Reputation: 4243
I have a dataset that looks like below:
Col1 Col2 Col3 Col4 Last_Col1 Last_Col2 Last_Col3 Last_Col4
NA 1 4 7 9 10 11 12
NA NA 4 NA NA 9 NA 10
8 NA 9 10 11 12 20 49
9 7 NA NA 34 2 3 50
How do I replace the NA values without Last_
in the beginning of the name with with the corresponding columns with Last_
in the name?
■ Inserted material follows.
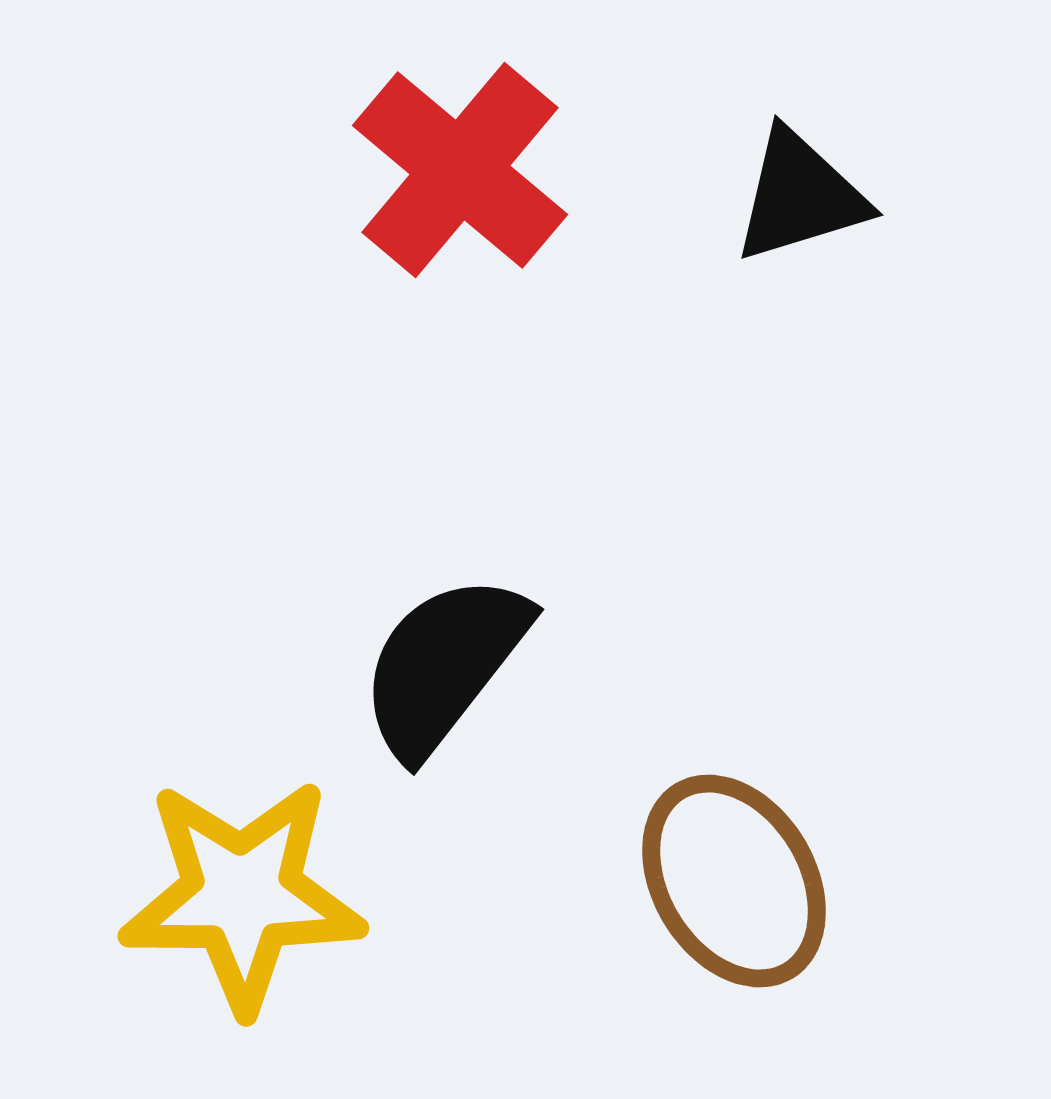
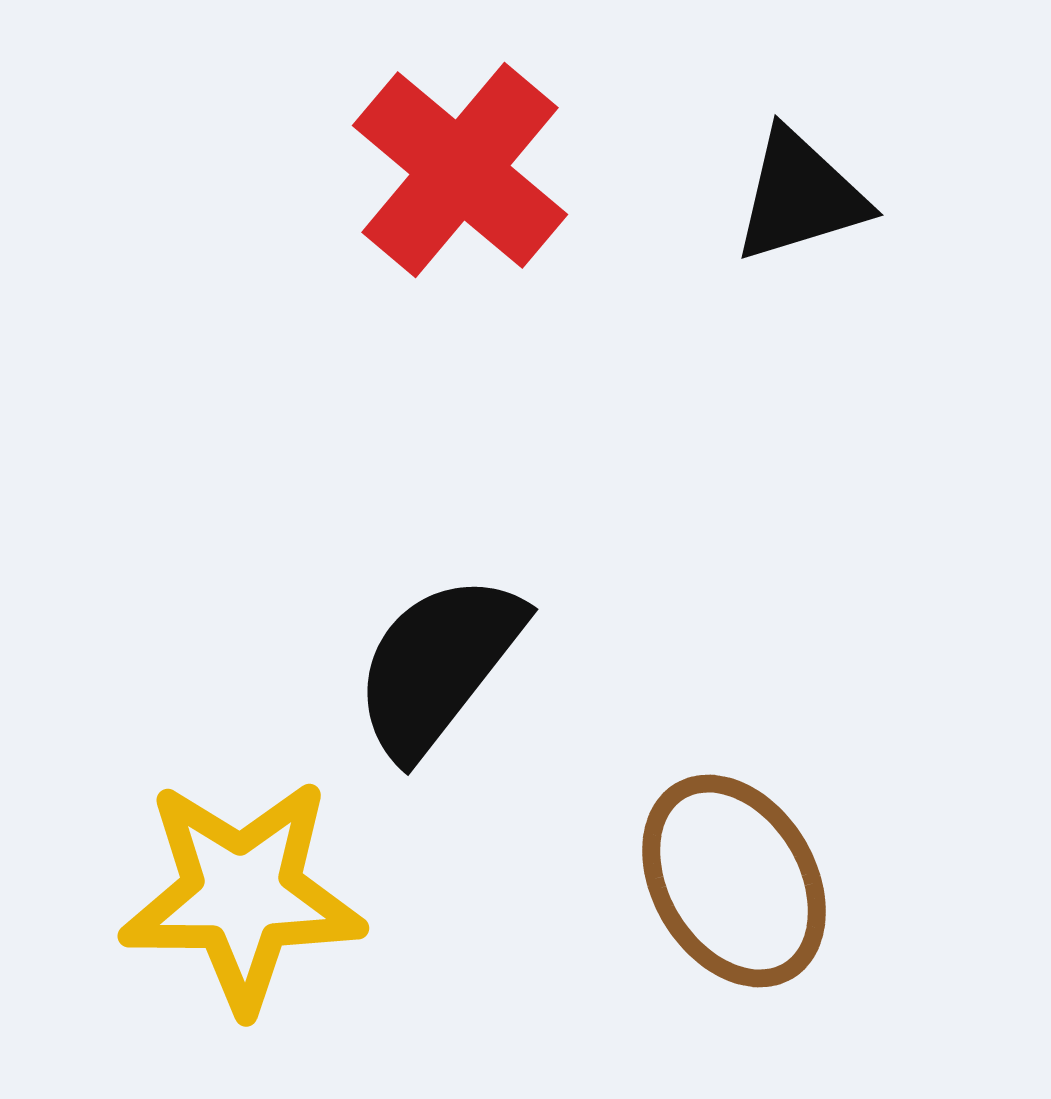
black semicircle: moved 6 px left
I then want to remove the columns that have Last_
in the name.
Final expected output:
Col1 Col2 Col3 Col4
9 1 4 7
NA 9 4 10
8 12 9 10
9 7 3 50
Any help would be great, thanks!
Upvotes: 2
Views: 55
Reputation: 33498
A data.table
solution (will be very fast on bigger datasets):
ourcols <- paste0("Col", 1:4)
for (col in ourcols) {
rows = which(is.na(dt[[col]]))
set(x = dt, i = rows, j = col, value = dt[rows, get(paste0("Last_", col))])
}
dt[, ..ourcols]
Col1 Col2 Col3 Col4
1: 9 1 4 7
2: NA 9 4 10
3: 8 12 9 10
4: 9 7 3 50
Upvotes: 1
Reputation: 886938
As it is the corresponding columns, we subset the columns that have 'NA' to be replaced ('nm1') and the columns having 'Last' as prefix ('nm2'), create a logical matrix on the first set of columns ('i1'), use that to assign the values of the second set of values that corresponds to NA
nm1 <- names(df1)[1:4]
nm2 <- names(df1)[5:8]
Or use
nm1 <- names(df1)[startsWith(names(df1), "Col")]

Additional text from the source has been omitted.